### Description of the task
In the listing below, the lines starting with the line with "You are a GUI" and going on through the line with "Task: Click on" are to be reproduced exactly, and only those.

>>>

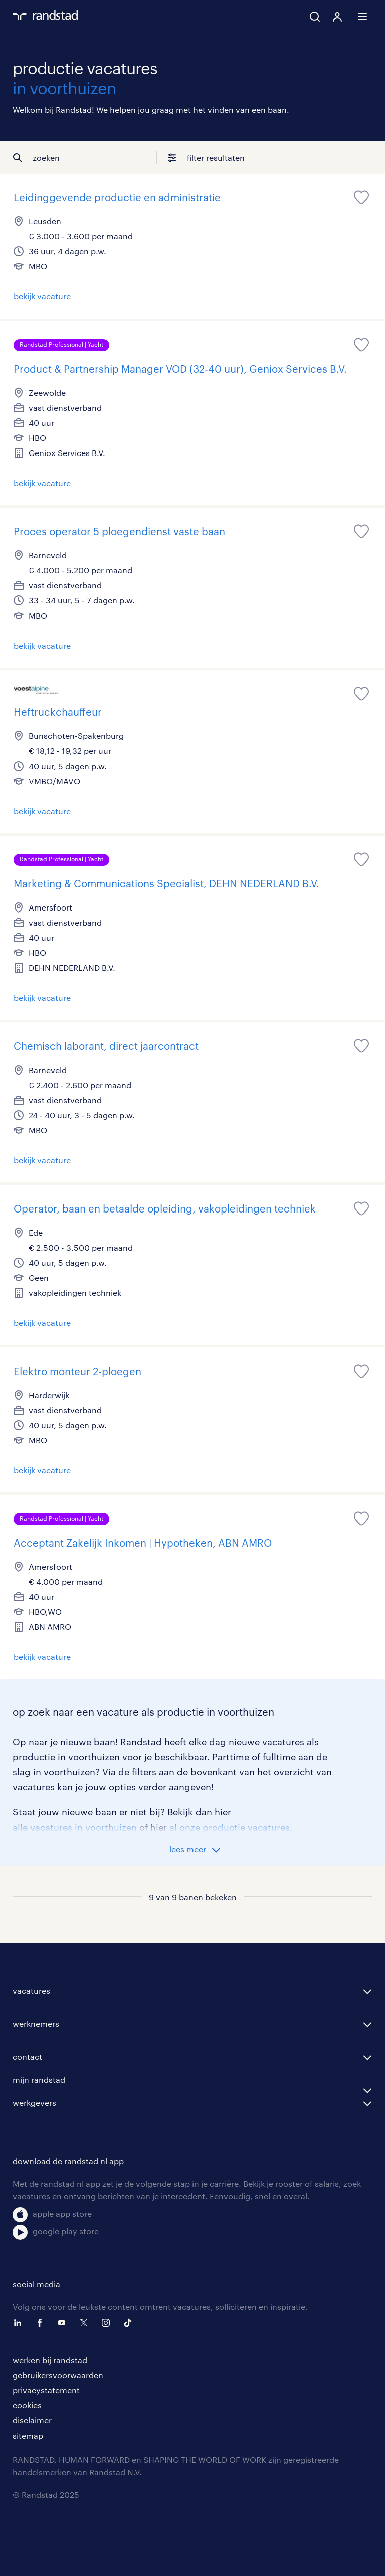 The image size is (385, 2576). Describe the element at coordinates (36, 2023) in the screenshot. I see `werknemers` at that location.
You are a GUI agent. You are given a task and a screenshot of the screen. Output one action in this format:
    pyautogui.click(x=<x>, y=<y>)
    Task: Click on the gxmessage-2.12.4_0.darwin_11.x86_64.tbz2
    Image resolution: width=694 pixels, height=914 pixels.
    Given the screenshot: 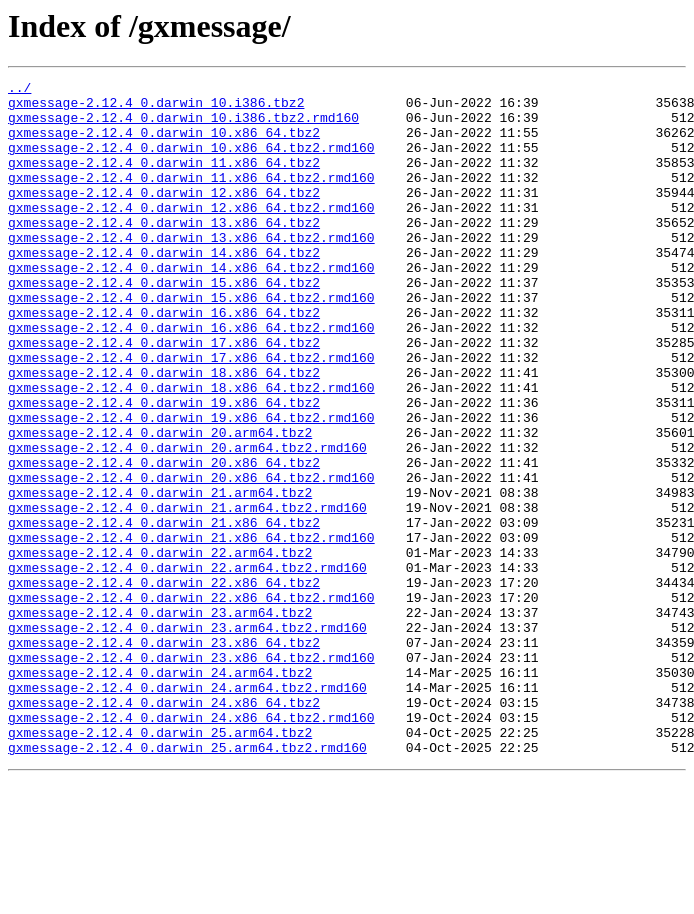 What is the action you would take?
    pyautogui.click(x=164, y=180)
    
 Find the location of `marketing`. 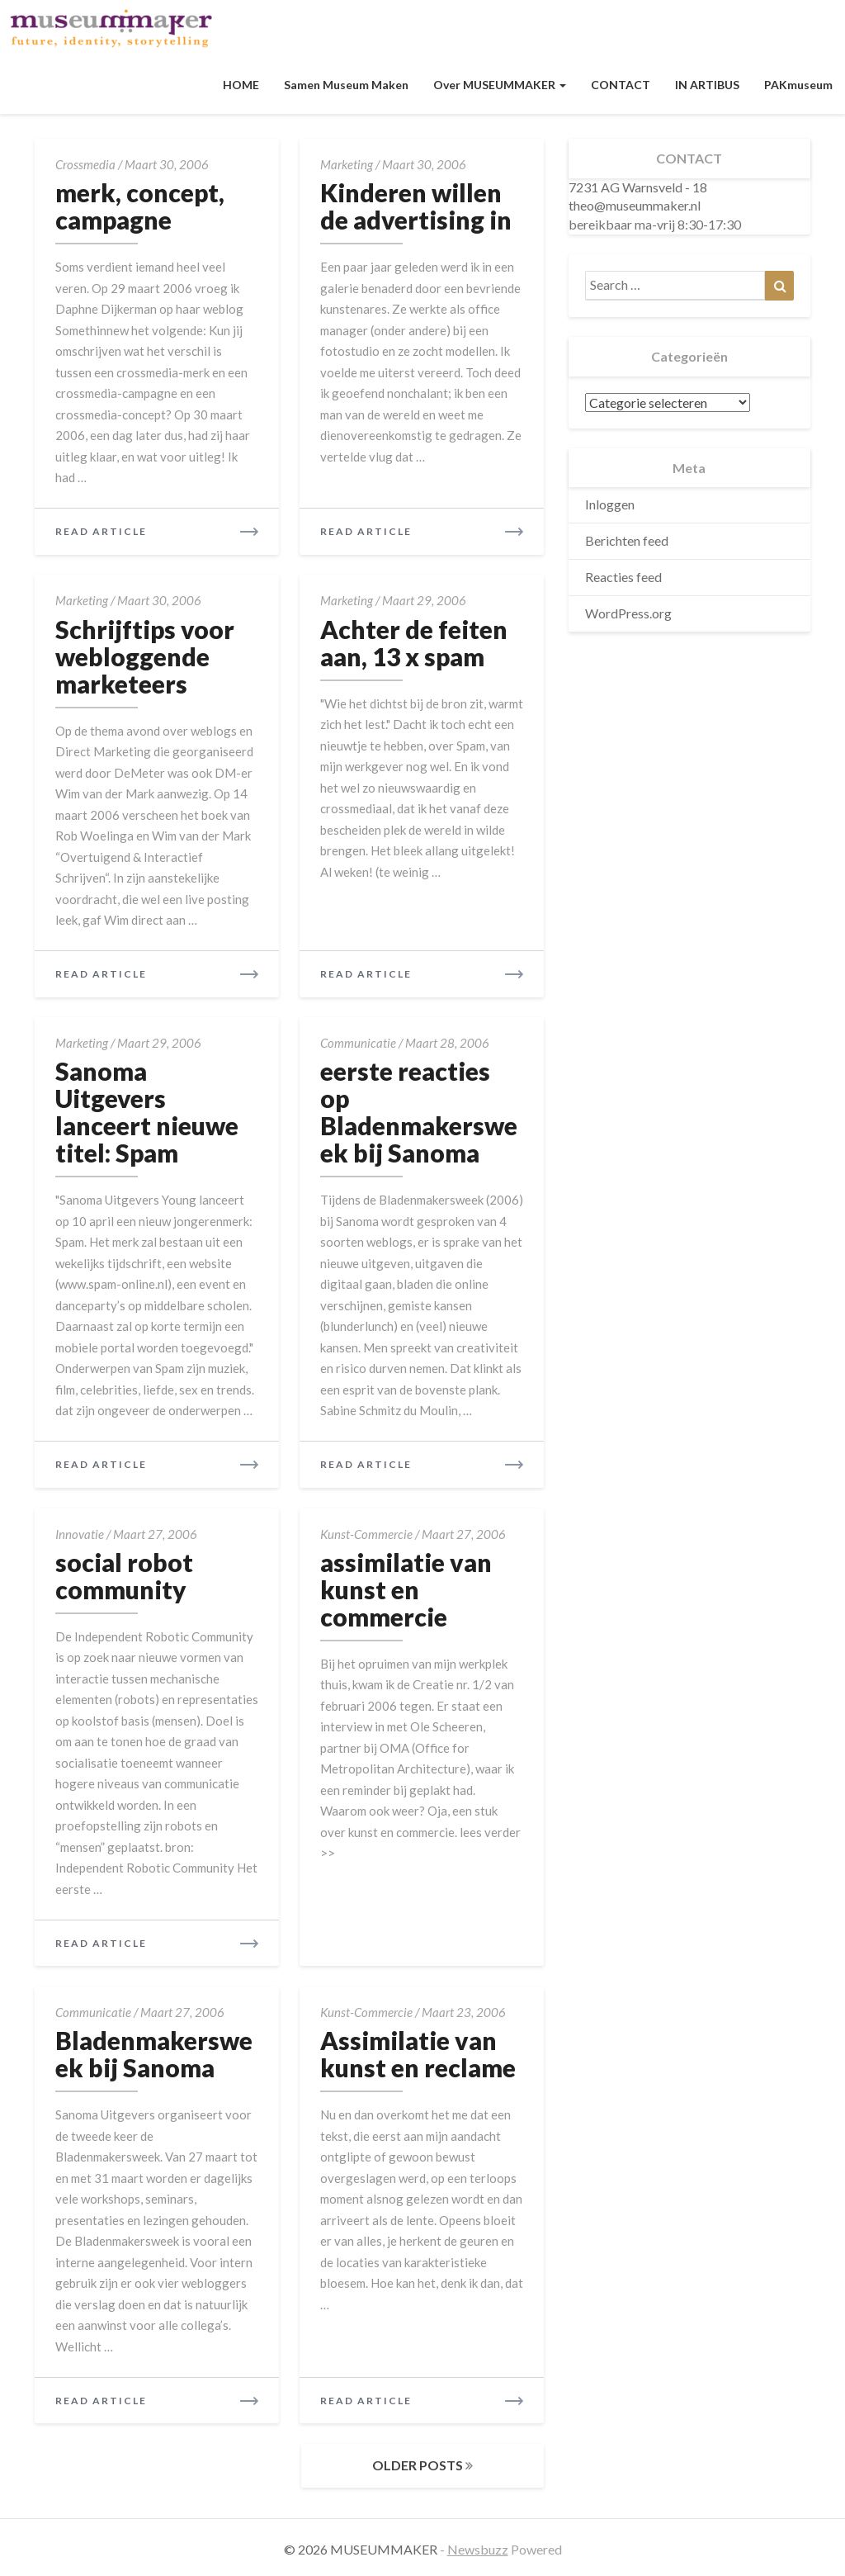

<<<

### Response
You are a GUI agent. You are given a task and a screenshot of the screen. Output one action in this format:
    pyautogui.click(x=<x>, y=<y>)
    Task: Click on the gxmessage-2.12.4_0.darwin_11.x86_64.tbz2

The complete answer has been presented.